Vague highlights like “interesting idea” add noise to your review queue. Specific, testable highlights add value. The discipline of choosing what to highlight is itself a study skill: it forces you to distinguish what’s truly core from what’s background context.

Use the Notes Field for Active Recall Setup

Every Readwise highlight has an optional notes field. For study purposes, use this field to write a question that the highlight answers. Instead of just seeing the highlight during review, you’ll see your own question first, which converts the passive review experience into active recall.

For example, if you highlight “The Ebbinghaus forgetting curve shows that without review, 50% of new information is forgotten within an hour,” your note might read: “What does the Ebbinghaus forgetting curve tell us about retention timelines?”

Now your daily review session looks like a quiz you made for yourself, which is dramatically more effective than reading your own highlights.

Create Subject-Specific Review Sessions Before Exams

In the week before an exam, shift from your default daily review to a targeted review of highlights tagged to that subject. Readwise lets you filter by tag, so you can run a focused review of everything you highlighted for that specific course or certification domain, covering weeks or months of reading in a concentrated session.

This works particularly well when combined with active recall on the notes field and a quick Anki review of the cards you generated from key highlights. You’ve essentially built a personalized review system out of your own reading.

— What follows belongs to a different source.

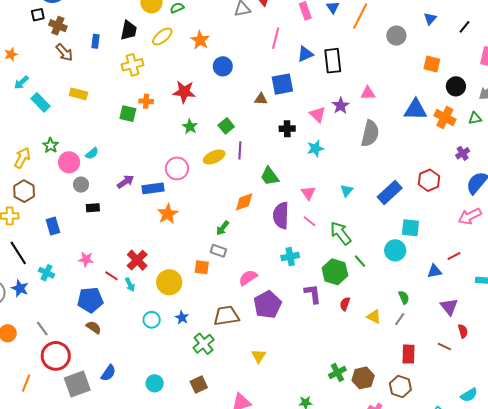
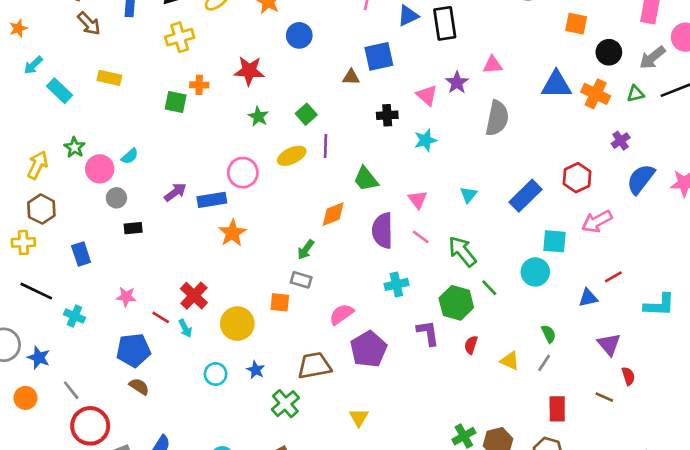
pink arrow: (470, 216) -> (597, 221), moved
black line: (18, 253) -> (36, 291), turned -30
blue star: (20, 288) -> (39, 358), moved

Common Mistakes That Kill the Habit

A few things consistently derail Readwise users before they get any benefit from it.

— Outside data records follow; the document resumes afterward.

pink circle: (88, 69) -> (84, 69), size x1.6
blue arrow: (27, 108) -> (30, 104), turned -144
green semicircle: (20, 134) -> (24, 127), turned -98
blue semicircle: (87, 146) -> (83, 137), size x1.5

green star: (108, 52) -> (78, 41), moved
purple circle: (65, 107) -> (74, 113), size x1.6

Importing everything at once without curating. If you’ve highlighted aggressively for years, importing all of it creates a review queue with thousands of items, many of which are no longer relevant. Before setting up your daily review, spend one session archiving or deleting highlights that no longer serve your current goals. A smaller, higher-quality queue is much more sustainable.

Passive scrolling during review. As mentioned above, reading your highlights without attempting to recall them first converts a potentially powerful tool into light entertainment. The technique of covering the text and self-testing first costs nothing extra and multiplies the value of each review session.

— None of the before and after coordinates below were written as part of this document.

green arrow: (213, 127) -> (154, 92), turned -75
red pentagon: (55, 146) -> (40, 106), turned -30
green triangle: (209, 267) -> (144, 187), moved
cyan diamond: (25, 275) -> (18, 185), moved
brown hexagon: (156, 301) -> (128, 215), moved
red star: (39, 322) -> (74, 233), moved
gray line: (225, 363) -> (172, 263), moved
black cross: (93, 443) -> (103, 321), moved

Treating Readwise as a replacement for active studying. Readwise is a tool for surfacing and revisiting what you’ve already read. It doesn’t replace practice tests, problem sets, or deep study sessions. Think of it as the maintenance layer of your learning system, not the core learning mechanism.

The Bigger Picture: Building a Reading System That Remembers

Most people treat reading and remembering as separate activities. You read a book. Separately, if you’re diligent, you take notes. Separately again, maybe you review the notes. The steps are disconnected and each handoff is a point of failure.

Readwise collapses this into a single system. Read with your highlighting tool of choice. Connect to Readwise. Review daily. Export key items to Anki or Obsidian for deeper processing. The whole chain runs more or less automatically once it’s set up, and it compounds over time in a way that a single reading session never could.

After six months of consistent daily review, you’ll find yourself retaining ideas from books you read a year ago in a way that feels almost unnatural compared to your pre-Readwise reading life. That’s not magic, it’s what spaced repetition looks like when it actually works.

If you want to go even further, LongTermMemory.com takes this logic a step further by letting you upload entire PDFs and course materials, then automatically generating question-answer flashcard pairs from them. Instead of manually highlighting and tagging, the system extracts the testable content for you, feeding it into a spaced repetition schedule built around your specific exam date. It’s worth trying if your study load is high enough that manual highlight curation takes more time than you have.

For now, though, if you’re not using Readwise, or using it passively, you have an easy win sitting right in front of you. Your highlights are already there. They just need someone to actually read them.